After an international outcry in reaction to a Romanian Government statement on June 13, 2003 claiming that “within the borders of Romania between 1940 and 1945 there was no Holocaust,” the Government of Romania acknowledged that the country’s former leaders participated in the Holocaust during World War II by deporting and exterminating Romanian Jews. The Government issued a statement on June 17, 2003 that Romania “was guilty of grave war crimes, pogroms, and mass deportation of Romanian Jews to territories occupied or controlled by the Romanian army” during World War II and that the pro-Nazi Romanian regime employed “methods of discrimination and extermination, which are part of the Holocaust.”
The Romanian Government assured ADL that the statement was formally denounced and retracted by the government. In a letter from Mircea Geoana, the Romanian Minister of Foreign Affairs, the government called the incident “regrettable.”
“I personally pledge for my Government’s interest and determination to facilitate the historic study and research of the persecutions to which the Jewish citizens have been subjected in Romania during 1940 – 1944 and to assume responsibility over these actions of ethnic intolerance,” Mr.

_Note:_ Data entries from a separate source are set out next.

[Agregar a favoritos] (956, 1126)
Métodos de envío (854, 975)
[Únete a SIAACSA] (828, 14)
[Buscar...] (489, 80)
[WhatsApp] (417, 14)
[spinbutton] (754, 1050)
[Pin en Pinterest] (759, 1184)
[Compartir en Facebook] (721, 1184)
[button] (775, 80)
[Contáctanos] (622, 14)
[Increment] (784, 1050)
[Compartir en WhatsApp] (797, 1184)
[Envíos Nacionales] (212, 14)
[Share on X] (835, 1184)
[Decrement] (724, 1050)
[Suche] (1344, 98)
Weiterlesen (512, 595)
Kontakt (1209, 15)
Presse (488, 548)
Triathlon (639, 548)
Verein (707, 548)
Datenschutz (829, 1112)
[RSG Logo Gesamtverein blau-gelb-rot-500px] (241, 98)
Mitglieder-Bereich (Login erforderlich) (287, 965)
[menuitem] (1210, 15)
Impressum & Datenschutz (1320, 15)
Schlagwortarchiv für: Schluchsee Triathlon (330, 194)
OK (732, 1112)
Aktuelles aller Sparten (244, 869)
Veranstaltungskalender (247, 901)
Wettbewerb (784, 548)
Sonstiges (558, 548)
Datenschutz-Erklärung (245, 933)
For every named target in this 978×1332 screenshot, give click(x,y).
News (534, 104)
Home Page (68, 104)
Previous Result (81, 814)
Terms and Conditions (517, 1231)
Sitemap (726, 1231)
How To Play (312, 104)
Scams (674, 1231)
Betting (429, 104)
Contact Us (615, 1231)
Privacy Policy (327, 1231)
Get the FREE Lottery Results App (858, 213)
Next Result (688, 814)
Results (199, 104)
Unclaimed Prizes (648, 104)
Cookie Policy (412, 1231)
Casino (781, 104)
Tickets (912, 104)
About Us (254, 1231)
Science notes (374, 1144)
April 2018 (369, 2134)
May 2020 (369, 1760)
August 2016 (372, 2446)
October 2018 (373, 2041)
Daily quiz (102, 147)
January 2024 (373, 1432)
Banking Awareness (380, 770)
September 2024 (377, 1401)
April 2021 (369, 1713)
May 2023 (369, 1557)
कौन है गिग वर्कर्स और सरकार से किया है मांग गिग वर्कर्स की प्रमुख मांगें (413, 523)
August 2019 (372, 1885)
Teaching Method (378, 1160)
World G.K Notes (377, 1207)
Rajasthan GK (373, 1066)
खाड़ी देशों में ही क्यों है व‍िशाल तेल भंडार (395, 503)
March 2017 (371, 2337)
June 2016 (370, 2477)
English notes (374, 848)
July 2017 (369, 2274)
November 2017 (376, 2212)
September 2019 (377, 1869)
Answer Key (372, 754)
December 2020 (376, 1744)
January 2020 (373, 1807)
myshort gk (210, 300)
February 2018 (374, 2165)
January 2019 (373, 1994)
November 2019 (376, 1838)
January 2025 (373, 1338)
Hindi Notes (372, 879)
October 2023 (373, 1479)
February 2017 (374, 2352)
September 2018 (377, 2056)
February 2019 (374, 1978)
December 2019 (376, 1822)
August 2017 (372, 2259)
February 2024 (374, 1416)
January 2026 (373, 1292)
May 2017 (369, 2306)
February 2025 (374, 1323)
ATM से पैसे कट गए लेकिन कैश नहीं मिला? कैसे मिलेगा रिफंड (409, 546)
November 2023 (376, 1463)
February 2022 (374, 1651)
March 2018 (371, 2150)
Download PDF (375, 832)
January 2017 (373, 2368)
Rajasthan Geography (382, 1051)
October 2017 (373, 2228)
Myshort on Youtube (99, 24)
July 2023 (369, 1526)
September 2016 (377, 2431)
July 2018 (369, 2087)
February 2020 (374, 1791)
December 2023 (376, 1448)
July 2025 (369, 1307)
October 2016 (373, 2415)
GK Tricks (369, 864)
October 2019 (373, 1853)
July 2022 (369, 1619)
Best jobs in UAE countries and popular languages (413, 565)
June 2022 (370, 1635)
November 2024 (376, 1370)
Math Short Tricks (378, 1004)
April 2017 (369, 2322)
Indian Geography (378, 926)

Geoana said in the June 17 letter. “Furthermore it is our desire to foster cooperation with the international institutions and organizations interested in this issue and with which we have always had an open dialogue.”
New York, N.Y., June 16, 2003 … The Anti-Defamation League (ADL) today called claims by the Romanian Ministry of Public Information that the Holocaust did not take place in Romania "outrageous" and urged the government of Romania to immediately address this matter.
In a letter to Prime Minister Adrian Nastase, Abraham H. Foxman, ADL National Director, said:
We are deeply troubled by the statement issued by the Romanian Ministry of Public Information that there was no Holocaust within the borders of Romania between 1940 and 1945.
In recent years, Romania has done much to come to terms with the Holocaust, during which over 250, 000 Romanian Jews were deported or killed. Statues venerating Marshal Ion Antonescu, who collaborated with the Nazis and arranged for the deportation of Romanian Jews to concentration camps, have been banned. Last week, Romania announced an important partnership with the United States Holocaust Museum.
Unfortunately, the Government's most recent statement gives unprecedented legitimacy to those who seek to deny or downplay Romanian and Marshal Antonescu's deadly policies during the Holocaust.
We strongly urge the Government of Romania to address this matter and take steps towards an honest reckoning of what happened in Romania during the war years.